Saved entries
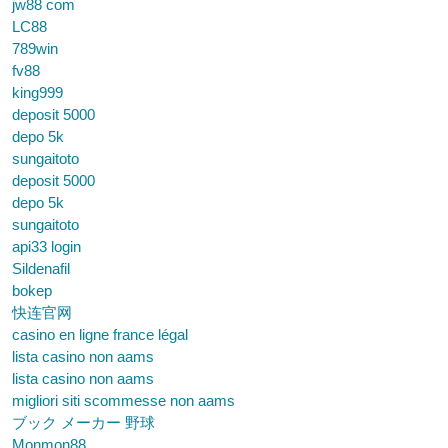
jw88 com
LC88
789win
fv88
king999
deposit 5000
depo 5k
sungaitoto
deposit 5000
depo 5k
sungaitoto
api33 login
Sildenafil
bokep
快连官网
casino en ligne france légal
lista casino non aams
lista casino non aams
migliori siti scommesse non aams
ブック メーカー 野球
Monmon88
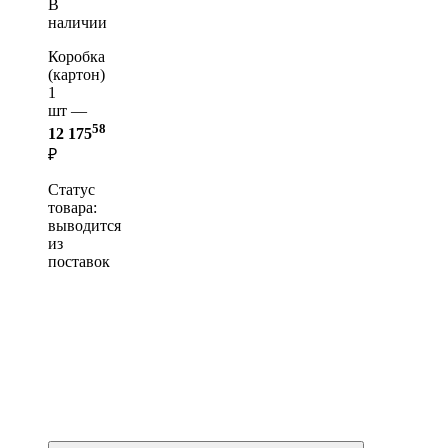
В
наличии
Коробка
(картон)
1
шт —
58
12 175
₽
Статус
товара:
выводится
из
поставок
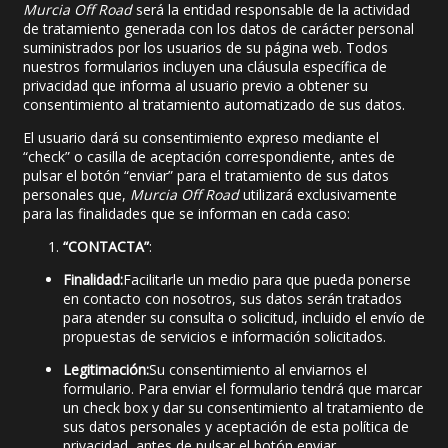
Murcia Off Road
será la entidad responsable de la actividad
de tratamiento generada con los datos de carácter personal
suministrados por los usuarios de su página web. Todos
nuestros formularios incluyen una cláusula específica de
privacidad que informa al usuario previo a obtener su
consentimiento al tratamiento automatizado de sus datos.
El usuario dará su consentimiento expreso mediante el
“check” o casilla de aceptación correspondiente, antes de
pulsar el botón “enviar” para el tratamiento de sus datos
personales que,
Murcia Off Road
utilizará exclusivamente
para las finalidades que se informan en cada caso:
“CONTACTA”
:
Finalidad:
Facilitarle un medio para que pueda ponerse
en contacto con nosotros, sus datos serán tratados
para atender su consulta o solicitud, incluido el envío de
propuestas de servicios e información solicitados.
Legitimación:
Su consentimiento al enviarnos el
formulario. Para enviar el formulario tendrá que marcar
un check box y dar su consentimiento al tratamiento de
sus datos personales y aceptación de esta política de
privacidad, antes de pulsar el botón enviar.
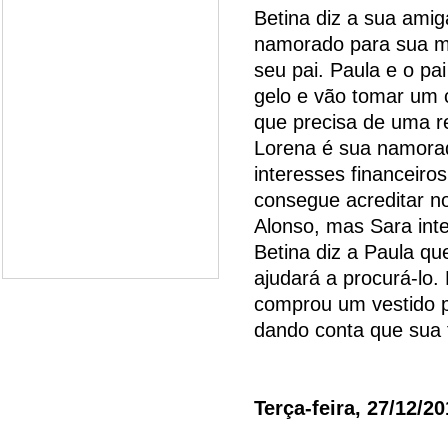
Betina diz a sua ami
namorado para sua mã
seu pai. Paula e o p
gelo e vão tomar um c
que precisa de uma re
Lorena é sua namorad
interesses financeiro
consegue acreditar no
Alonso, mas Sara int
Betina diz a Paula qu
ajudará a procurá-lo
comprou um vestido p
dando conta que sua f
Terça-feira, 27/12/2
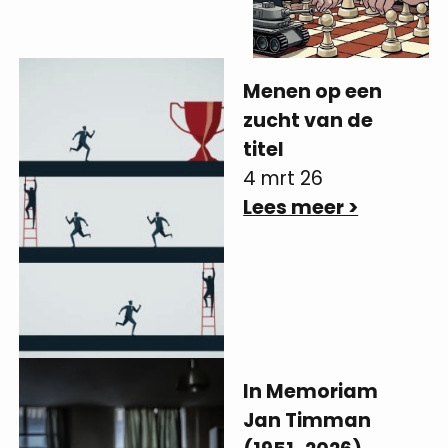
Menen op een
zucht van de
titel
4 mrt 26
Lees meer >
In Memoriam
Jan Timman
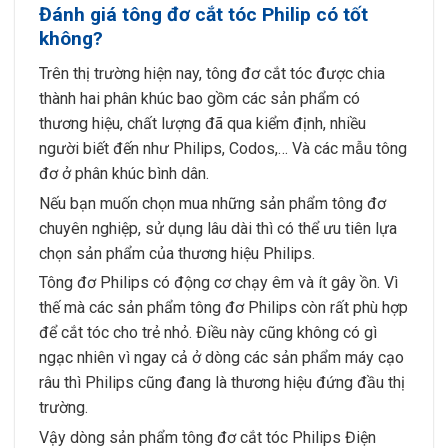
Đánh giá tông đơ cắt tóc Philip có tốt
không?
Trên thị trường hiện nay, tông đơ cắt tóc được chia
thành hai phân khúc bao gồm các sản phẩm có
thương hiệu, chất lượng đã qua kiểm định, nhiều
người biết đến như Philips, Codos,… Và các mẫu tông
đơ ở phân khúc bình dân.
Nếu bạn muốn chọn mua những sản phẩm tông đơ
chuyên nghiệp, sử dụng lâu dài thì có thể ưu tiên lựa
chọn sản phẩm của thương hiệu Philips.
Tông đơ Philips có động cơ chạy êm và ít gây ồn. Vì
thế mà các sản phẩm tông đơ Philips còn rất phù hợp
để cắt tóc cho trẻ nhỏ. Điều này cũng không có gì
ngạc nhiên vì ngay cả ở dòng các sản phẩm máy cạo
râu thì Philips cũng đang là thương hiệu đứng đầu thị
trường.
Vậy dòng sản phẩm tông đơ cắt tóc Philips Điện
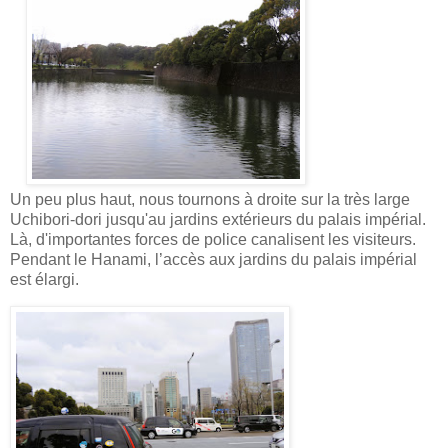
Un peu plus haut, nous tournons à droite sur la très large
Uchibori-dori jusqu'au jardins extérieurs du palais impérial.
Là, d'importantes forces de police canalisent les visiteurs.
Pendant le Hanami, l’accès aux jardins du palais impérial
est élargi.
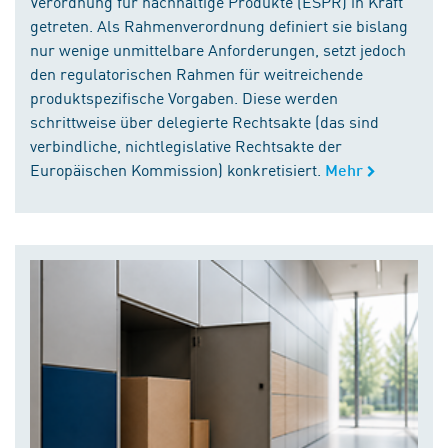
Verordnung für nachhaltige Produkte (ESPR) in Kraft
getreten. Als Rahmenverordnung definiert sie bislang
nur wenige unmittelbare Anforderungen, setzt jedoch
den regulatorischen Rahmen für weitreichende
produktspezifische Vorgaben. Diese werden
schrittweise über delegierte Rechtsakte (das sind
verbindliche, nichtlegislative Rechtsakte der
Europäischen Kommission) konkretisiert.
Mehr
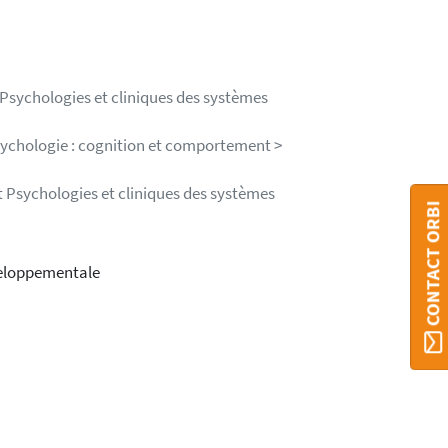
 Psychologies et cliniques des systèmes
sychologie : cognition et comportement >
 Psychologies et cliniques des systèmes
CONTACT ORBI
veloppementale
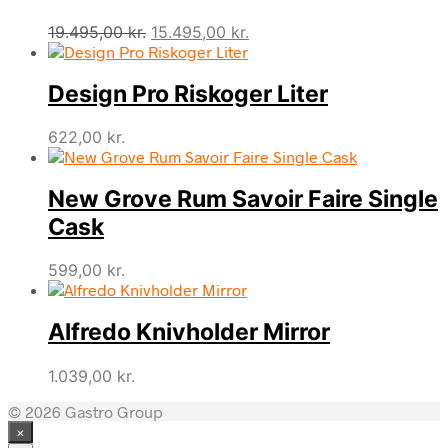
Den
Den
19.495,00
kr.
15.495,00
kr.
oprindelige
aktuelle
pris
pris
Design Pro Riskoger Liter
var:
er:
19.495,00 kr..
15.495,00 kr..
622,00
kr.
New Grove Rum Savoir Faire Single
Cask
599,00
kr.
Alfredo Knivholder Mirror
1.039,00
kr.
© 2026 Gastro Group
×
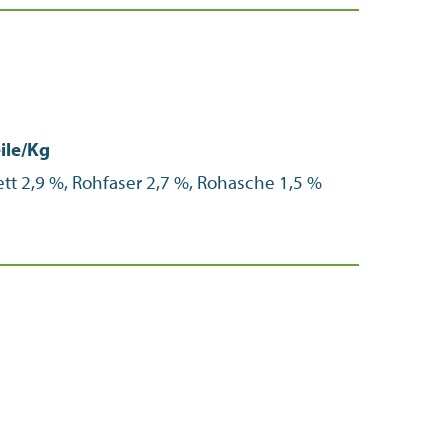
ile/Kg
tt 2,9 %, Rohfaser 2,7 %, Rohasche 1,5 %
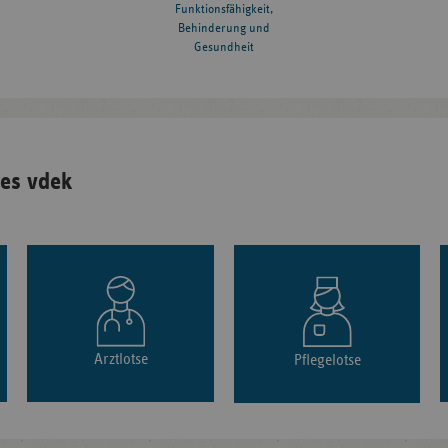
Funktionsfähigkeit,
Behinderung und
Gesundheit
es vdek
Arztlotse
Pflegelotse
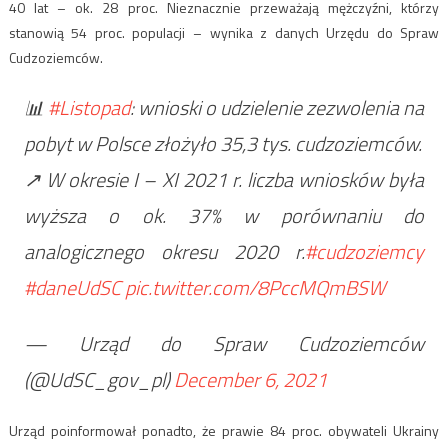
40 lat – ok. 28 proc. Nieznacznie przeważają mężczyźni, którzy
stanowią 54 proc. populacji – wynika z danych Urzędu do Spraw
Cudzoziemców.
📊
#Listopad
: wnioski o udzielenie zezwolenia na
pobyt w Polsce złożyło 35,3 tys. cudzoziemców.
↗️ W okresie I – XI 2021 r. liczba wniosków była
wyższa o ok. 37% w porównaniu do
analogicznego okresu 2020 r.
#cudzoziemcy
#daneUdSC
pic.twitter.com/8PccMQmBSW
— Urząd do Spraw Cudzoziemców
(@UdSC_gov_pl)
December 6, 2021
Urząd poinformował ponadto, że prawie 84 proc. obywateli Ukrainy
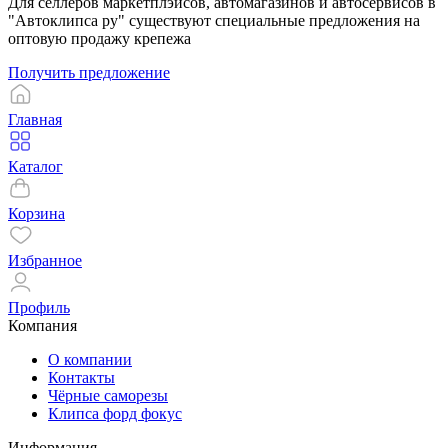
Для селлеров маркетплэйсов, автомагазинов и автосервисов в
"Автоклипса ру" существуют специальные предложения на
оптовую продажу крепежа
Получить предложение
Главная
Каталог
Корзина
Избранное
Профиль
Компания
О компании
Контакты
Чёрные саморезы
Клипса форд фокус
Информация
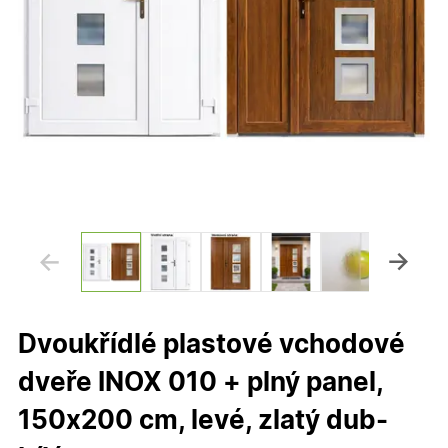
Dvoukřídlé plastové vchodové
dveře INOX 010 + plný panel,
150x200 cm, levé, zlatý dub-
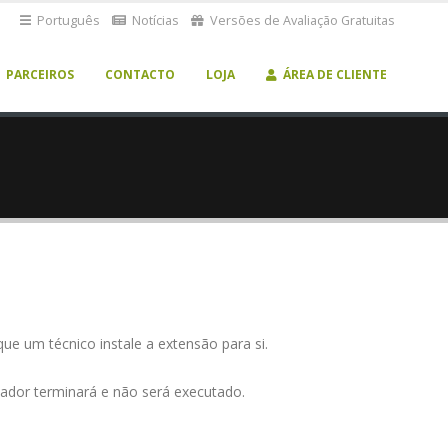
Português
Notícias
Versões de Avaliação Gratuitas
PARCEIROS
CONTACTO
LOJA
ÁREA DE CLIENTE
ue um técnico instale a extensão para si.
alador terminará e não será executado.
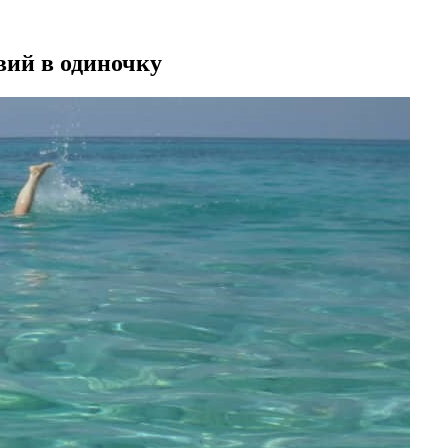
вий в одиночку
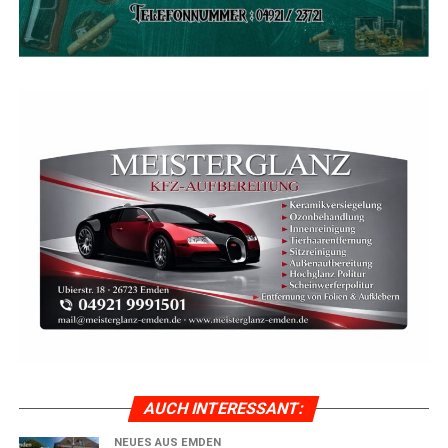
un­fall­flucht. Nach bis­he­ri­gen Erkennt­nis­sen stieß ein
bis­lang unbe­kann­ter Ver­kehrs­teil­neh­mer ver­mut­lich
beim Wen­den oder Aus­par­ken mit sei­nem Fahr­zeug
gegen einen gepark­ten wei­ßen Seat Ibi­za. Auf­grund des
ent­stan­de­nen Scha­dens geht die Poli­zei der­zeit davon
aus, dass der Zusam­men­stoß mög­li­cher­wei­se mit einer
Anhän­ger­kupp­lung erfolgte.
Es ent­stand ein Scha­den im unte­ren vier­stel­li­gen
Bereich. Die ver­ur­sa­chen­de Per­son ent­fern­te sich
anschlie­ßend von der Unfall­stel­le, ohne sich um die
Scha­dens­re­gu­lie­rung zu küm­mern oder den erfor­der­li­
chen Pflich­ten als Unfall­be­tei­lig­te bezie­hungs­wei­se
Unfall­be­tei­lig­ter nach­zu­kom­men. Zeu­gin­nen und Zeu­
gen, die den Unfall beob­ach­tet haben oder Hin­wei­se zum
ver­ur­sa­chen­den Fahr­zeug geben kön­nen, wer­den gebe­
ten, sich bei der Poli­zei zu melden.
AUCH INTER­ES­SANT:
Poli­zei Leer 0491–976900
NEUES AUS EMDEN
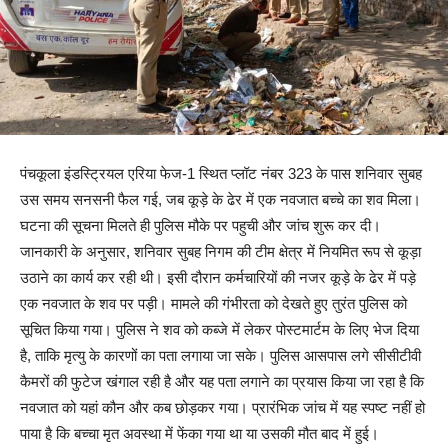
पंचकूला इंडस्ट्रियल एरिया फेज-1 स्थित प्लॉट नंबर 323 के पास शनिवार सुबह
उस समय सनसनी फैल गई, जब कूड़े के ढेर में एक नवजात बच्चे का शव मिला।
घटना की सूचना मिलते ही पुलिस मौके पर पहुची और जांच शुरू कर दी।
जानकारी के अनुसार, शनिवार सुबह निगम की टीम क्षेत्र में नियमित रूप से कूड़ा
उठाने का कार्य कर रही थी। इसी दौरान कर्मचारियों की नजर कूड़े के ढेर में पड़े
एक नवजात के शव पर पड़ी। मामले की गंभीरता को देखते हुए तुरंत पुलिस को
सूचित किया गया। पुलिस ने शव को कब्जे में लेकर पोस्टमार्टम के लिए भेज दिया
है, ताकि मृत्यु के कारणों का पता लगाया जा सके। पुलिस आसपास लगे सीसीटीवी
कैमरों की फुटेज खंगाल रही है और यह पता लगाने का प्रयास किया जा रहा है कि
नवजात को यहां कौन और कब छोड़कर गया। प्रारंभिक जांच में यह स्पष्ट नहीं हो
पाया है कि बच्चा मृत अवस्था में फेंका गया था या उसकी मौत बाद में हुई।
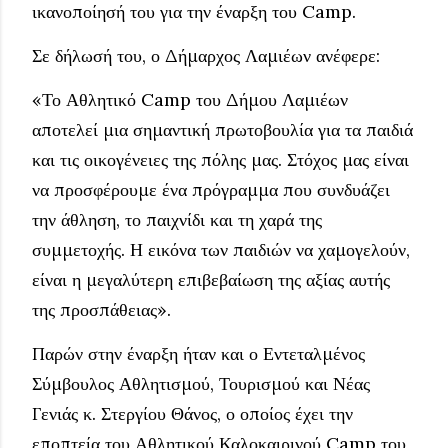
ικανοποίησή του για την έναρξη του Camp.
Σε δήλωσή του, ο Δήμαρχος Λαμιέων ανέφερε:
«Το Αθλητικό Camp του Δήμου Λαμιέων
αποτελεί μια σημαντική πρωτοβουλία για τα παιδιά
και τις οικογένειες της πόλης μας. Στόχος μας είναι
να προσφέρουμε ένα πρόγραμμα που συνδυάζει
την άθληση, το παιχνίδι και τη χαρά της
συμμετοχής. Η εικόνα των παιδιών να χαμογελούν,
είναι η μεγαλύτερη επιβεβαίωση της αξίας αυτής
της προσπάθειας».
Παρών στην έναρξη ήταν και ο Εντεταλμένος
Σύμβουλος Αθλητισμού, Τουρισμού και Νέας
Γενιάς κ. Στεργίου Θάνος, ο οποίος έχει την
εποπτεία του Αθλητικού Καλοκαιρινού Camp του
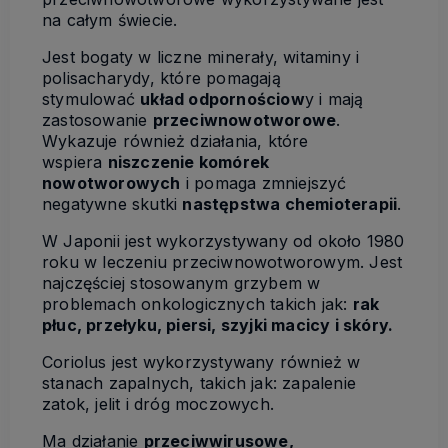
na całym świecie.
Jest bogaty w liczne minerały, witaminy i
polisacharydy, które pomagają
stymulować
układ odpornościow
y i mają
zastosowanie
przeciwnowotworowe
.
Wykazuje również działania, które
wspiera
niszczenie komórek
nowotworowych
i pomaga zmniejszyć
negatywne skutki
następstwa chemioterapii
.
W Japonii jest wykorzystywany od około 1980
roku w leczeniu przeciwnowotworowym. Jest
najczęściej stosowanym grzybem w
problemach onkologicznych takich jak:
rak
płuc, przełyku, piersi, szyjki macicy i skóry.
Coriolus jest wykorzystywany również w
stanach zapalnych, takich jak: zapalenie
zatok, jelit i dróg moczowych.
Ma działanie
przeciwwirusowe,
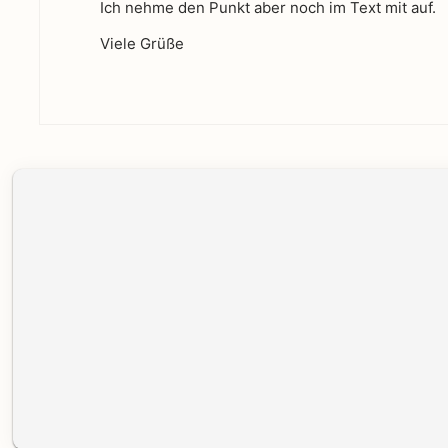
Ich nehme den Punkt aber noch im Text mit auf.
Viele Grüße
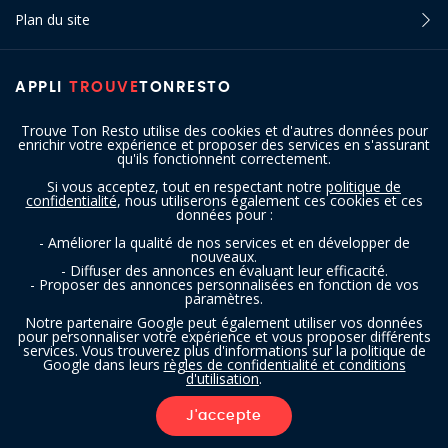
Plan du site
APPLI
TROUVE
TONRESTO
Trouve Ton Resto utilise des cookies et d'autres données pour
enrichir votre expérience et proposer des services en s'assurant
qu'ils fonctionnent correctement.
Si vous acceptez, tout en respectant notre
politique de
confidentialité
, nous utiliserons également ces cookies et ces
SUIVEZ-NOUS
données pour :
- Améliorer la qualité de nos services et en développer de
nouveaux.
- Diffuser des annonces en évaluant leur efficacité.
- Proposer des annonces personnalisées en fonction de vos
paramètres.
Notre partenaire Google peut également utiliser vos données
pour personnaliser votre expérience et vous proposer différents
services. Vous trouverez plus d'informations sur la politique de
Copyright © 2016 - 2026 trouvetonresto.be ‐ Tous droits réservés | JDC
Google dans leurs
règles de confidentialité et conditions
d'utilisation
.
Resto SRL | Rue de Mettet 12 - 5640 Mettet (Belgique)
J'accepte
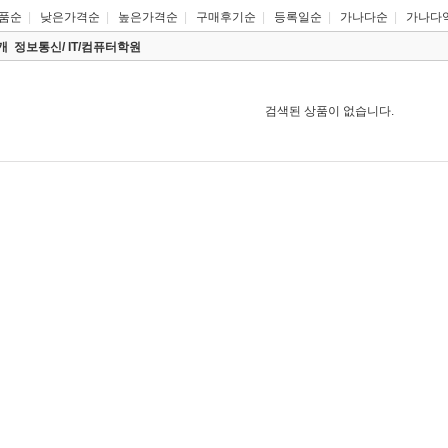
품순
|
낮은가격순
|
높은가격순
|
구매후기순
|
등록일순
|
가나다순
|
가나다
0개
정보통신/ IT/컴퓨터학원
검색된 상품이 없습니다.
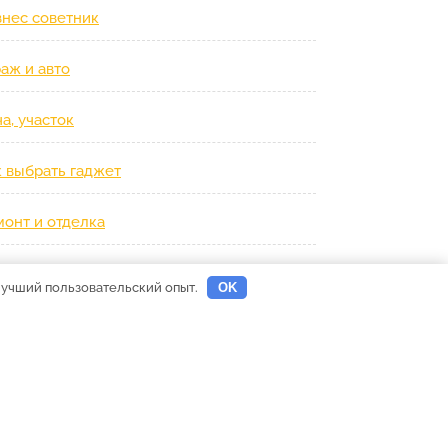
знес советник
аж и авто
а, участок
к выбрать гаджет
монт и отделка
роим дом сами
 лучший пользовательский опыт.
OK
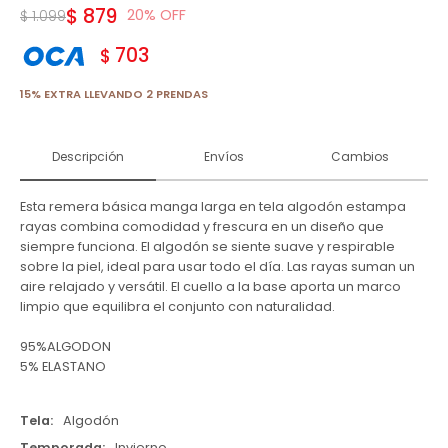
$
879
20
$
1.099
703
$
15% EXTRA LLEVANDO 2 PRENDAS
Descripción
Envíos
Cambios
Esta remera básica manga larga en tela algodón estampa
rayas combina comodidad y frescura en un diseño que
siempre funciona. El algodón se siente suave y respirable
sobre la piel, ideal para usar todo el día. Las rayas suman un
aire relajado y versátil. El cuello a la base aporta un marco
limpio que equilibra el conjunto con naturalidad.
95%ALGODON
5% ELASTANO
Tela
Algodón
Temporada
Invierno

_About this task_
Using the records above, find the number of lines that contain the string "Fahr", and give that number without further comment.

_Answer area_
2